Following her 2008 breakthrough album, Well’s latest record, Mama, combines experimentation with emotion, without sacrificing one to the other. Recorded straight to tape without loops, Wells’ lush tunes unfold between cut-in clips and shaken sound effects, closely following and never overpowering her voice – a voice that’s made precious while somehow also being distorted, raspy, repressed and hushed. At times mumbled and often quiet, Mama sounds like Wells recorded the entire album under her breath, but her mystical musings, stretched across tracks that aren’t quick to hit the finish line, are worth your minutes.
One of Mama’s standout songs, “Passenger,” initially makes me think of both Jack Nicholson in the desert and Lana Del Rey’s diary. In-between dramatic thumps, Wells sings the chorus: “I’m the passenger/Give me the keys I wanna drive/I’m the passenger/If you give me the keys you know I won’t survive.” But while she at first sounds like she’s waxing weak, Wells ultimately puts the “girls can’t drive” stereotype into her rearview with the sullen but not-so-sexist realization that ridin’ solo is more stressful than satisfying. Comparing herself to legends like the Lone Ranger, Wells makes independent decision-making seem downright desolate, while being along for the ride sounds like a relief – a path clearly carved ahead of you. It may not be a chick power message, but there’s definitely an undeniable grain of truth (for boys and girls) stuffed into “Passenger’s” desire to be driven.
The album’s longest number, “Let Your Guard Down,” is an emotional epic that borders on the operatic, fueled by Wells’ piercing and mutating voice, once again engaged in a heartfelt turn of phrase destined to sink into a swollen symphony. Left alone for a brief moment, Wells’ voice wavers in the middle of the phrase “I can’t give you what you need,” exposing a tender moment of forlorn inadequacy.
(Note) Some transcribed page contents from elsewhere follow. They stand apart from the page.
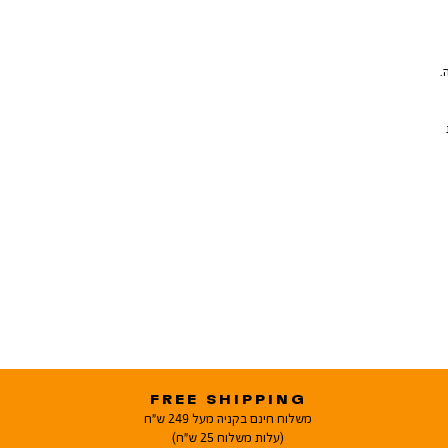
FREE SHIPPING
משלוח חינם בקניה מעל 249 ש"ח
(עלות משלוח 25 ש"ח)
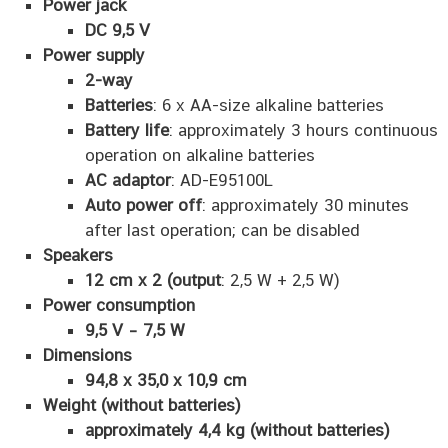
Power jack
DC 9,5 V
Power supply
2-way
Batteries
: 6 x AA-size alkaline batteries
Battery life
: approximately 3 hours continuous
operation on alkaline batteries
AC adaptor
: AD-E95100L
Auto power off
: approximately 30 minutes
after last operation; can be disabled
Speakers
12 cm x 2 (output
: 2,5 W + 2,5 W)
Power consumption
9,5 V – 7,5 W
Dimensions
94,8 x 35,0 x 10,9 cm
Weight (without batteries)
approximately 4,4 kg (without batteries)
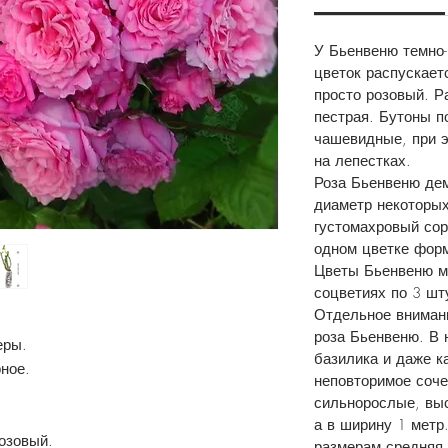
У Бьенвеню темно-
цветок распускаетс
просто розовый. Р
пестрая. Бутоны п
чашевидные, при э
на лепестках.
Роза Бьенвеню де
диаметр некоторых
густомахровый сорт
одном цветке форм
Цветы Бьенвеню мо
соцветиях по 3 шту
Отдельное внимани
роза Бьенвеню. В 
еры.
базилика и даже к
ное.
неповторимое соче
сильнорослые, выс
а в ширину 1 метр
озовый.
размерам средняя.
Yet as the song progresses, Wells’ repeated “guard down” transforms into “goddamn” with a simple vocal twist. At first almost unnoticeable, the switch is soon echoed more overtly in spliced spoken word sound clips, emphasizing the anger seeping into the song’s soil. The crunchy contrast to the sweet recycled choruses toward the end of the number perfectly capture that “oh fuck…you” feeling that accompanies the end of almost any relationship, synthesizing rage with remorse.
Fairly monochromatic, Mama builds on a single mood, but it really plunges the depths, even as it stresses myth and metaphor over exposition. Like a carefully crafted story, each listen reveals a slightly different layer – another beautiful moment, caught in the overall vibe of lost love and lost direction. Emily Wells’ unique voice, combined with her talent for taping, make Mama a strange, unsettling lullaby for loners and plaintive passengers alike.